This week I had the pleasure to attend the eHealth 2011 conference in Malaga. Driving in the fog to Gatwick, I was feeling slightly boyish that soon I would be walking along the sunny pavements of Malaga and getting my dose of vitamin D. How wrong could I have been. I arrived in one of the worst rain storms that Andalucía had seen in some months. Perhaps Spain isn’t so different from the UK after all.
However, what I heard this week simply endorsed my understanding that healthcare globally is going through major reforms to improve performance, such as the measurement of clinical outcomes and encouraging patients to take more responsibility in decisions around their own care. A bit like finding the Holy Grail I have often thought. But what I discovered is that the route many countries are taking is not to dissimilar to our approach in the UK and more specifically in England with the Information Revolution.
One of the key messages at almost any conference in any country I attend is that there is unanimous agreement that by involving the population in their own healthcare, significant reductions in costs can be made. In fact some researchers estimate that costs could be reduced by almost 20%. If these estimations are true, ensuring people take ownership of their health would certainly make the £20 billion savings over next four years – often know as QIPP or more frequently ‘the Nicholson Challenge’ – more realistic and achievable whilst simultaneously improving patient care.
So, what is the driver to make this happen and what will push forward the QIPP agenda? History tells us that in austere times innovation will be key.
Research recently carried out by Professor Sir Brian Jarman, into hospital mortality rates in England, found that the number of deaths in hospitals are more closely related to the number of GPs in the area it serves, than to the number of doctors in the hospital itself. Surely this is proof that it is time to grasp innovative thinking and extend support for the case to develop the virtual hospital – sometimes known as a hospital without walls.

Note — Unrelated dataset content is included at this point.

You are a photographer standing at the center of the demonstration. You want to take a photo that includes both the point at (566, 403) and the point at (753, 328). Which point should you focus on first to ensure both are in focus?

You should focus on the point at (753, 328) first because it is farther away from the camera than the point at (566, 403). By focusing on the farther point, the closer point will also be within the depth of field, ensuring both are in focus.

In addition, if we want to see better health outcomes, improved equity, patient involvement, access and lower costs, then we need to focus more resources on primary and social care as well as general practice. Health systems dominated by specialist secondary care ‘have higher total costs and reduced access’, a recent World Health Organisation report says. There is clearly room for innovation here.
Given that there is no extra cash in the system, I eagerly wait to see how innovative we can become in order to improve the quality and access to healthcare in this country. After recently witnessing and enthusiastically applauding the winners at the recent HSJ Awards and eHealth Insider Awards, it is clear that there are examples of great innovation scattered across the country. My plea is that we can develop a way in which this good practice is disseminated across a federated NHS.